### Exercise objective
Give back only the line containing "mittlerweile bekannt: der" and every line after it through the end of the data below, transcribed exactly.

◇ ◇ ◇ ◇ ◇

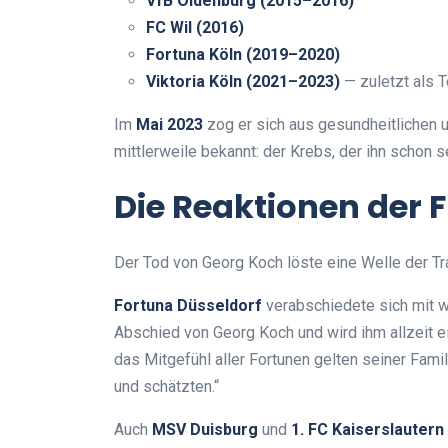
VfB Oldenburg (2015–2016)
FC Wil (2016)
Fortuna Köln (2019–2020)
Viktoria Köln (2021–2023)
— zuletzt als 
Im
Mai 2023
zog er sich aus gesundheitlichen 
mittlerweile bekannt: der Krebs, der ihn schon s
Die Reaktionen der 
Der Tod von Georg Koch löste eine Welle der Tr
Fortuna Düsseldorf
verabschiedete sich mit w
Abschied von Georg Koch und wird ihm allzeit 
das Mitgefühl aller Fortunen gelten seiner Fami
und schätzten.“
Auch
MSV Duisburg
und
1. FC Kaiserslautern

◇ ◇ ◇ ◇ ◇

### The completed task
mittlerweile bekannt: der Krebs, der ihn schon s
Die Reaktionen der 
Der Tod von Georg Koch löste eine Welle der Tr
Fortuna Düsseldorf
verabschiedete sich mit w
Abschied von Georg Koch und wird ihm allzeit 
das Mitgefühl aller Fortunen gelten seiner Fami
und schätzten.“
Auch
MSV Duisburg
und
1. FC Kaiserslautern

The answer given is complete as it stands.